Miranda July talks with her hands. It’s neither deliberate or accidental. She does it ever so often for emphasis. She’s reminiscent of Sophie, the protagonist from her latest film, The Future. It’s the same doll-like monotone, undercut with an endearing, wide-eyed awkwardness. 

“I was trying to put a lot of things I don’t like about myself into my character,” shrugs July, as we talk about her film. 

In The Future, Sophie (Miranda July) has reached an impasse with her life. In her late thirties, a dance teacher and living with her boyfriend, Jason (Hamish Linklater), Sophie’s life has reached a standstill. In an effort to resolve this, Jason and Sophie decide to adopt a cat, Paw Paw, who in a month would be coming to live with them. They quit their jobs, disconnect their internet, and attempt to live their lives in a fearlessly open way. 

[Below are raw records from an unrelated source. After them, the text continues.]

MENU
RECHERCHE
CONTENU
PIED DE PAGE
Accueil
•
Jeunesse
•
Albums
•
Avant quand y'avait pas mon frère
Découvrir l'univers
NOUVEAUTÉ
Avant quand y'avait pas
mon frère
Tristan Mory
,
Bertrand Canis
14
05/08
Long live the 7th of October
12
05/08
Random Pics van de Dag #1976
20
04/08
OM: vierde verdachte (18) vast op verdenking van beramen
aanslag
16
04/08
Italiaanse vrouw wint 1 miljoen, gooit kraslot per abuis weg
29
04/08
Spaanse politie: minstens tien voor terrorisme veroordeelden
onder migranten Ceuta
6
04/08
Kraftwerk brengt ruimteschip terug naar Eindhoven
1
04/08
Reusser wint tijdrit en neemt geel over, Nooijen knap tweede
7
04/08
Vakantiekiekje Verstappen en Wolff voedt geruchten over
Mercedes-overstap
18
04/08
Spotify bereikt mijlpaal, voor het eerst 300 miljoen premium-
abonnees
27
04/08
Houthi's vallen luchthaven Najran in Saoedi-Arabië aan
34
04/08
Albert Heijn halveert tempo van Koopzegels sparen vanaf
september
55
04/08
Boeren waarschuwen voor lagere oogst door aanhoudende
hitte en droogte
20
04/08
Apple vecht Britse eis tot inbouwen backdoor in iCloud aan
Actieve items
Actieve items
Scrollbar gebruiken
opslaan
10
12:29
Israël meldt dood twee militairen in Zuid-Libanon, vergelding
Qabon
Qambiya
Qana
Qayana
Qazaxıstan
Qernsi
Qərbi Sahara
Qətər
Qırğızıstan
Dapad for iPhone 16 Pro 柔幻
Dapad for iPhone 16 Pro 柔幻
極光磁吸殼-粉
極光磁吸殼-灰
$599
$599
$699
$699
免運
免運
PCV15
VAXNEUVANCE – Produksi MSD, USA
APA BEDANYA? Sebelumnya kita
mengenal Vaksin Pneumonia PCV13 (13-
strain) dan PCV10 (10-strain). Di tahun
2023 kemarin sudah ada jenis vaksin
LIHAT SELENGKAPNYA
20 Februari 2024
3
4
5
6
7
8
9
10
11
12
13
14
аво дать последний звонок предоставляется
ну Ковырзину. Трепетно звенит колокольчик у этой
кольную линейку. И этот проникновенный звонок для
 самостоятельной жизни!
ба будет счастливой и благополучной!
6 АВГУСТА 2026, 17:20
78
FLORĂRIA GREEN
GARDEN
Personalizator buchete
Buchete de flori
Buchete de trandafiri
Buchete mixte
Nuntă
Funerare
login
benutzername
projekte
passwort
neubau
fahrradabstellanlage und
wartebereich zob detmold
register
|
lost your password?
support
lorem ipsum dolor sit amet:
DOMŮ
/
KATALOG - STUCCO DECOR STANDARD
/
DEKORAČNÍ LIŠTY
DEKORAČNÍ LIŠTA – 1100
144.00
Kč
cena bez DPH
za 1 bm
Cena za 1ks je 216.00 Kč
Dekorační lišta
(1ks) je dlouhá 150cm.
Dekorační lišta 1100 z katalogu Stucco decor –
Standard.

Their new life involves creating “thirty days of dance” youtube videos, or becoming a door-to-door solicitor–attempting to convince the citizens of Los Angeles to buy trees. However,  for the couple, their new passion projects aren’t going as planned. Underneath a veneer of tenuous naiveté are shades of discomfort, something that July was interested in exploring.

“There’s doubt and paralysis, and sort of self sabotage and all sorts of discomfort. Sometimes it’s funny discomfort, and sometimes it seems almost exciting.”

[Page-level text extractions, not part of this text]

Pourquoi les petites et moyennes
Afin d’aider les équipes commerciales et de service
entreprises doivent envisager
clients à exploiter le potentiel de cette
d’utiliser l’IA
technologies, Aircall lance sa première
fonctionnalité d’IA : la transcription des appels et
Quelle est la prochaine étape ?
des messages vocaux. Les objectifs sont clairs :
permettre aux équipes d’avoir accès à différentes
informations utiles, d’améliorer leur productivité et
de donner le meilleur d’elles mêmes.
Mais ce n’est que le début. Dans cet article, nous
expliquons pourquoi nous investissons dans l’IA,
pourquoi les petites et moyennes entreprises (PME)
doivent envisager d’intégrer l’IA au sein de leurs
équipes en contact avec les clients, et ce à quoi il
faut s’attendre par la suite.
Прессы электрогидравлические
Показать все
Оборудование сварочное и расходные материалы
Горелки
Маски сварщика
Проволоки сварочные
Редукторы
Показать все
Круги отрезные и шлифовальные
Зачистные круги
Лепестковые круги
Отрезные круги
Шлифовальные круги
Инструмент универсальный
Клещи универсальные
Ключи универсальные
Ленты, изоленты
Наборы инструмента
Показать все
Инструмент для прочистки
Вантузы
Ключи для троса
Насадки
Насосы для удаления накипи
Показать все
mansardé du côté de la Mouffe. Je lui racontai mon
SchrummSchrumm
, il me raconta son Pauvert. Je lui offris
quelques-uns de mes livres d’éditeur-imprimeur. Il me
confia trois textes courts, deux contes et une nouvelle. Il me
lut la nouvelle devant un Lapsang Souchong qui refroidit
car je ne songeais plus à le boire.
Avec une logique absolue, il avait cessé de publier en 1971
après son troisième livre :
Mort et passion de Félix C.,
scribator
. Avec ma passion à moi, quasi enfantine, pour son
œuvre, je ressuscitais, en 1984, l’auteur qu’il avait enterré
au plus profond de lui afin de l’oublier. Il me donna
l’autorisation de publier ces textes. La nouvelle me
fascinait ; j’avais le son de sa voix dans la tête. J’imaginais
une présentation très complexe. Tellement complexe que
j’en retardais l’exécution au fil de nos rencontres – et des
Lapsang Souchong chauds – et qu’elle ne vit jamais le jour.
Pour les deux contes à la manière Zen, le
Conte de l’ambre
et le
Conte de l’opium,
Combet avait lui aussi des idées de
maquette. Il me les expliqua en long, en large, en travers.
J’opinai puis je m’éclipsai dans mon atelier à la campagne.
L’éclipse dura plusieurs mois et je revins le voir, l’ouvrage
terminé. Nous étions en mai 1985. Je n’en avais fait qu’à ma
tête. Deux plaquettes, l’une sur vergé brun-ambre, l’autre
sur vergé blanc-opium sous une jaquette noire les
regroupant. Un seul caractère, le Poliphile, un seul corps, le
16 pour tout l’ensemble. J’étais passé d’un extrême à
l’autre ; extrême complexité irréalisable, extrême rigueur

As much as The Future operates on the idea of freedom, the question becomes whether Sophie and Jason’s decisions are truly liberating, or simply delaying the inevitable. It’s fear that motivates Sophie and Jason to act, react–or in one of the film’s most crucial scenes, to freeze the world. All this terror was integral to July’s character.

“I wanted someone who’s so afraid of failing themselves, that it truly seems like an option to flee your own soul, and flee her whole whole identity and that seems preferable to having to endure being herself.”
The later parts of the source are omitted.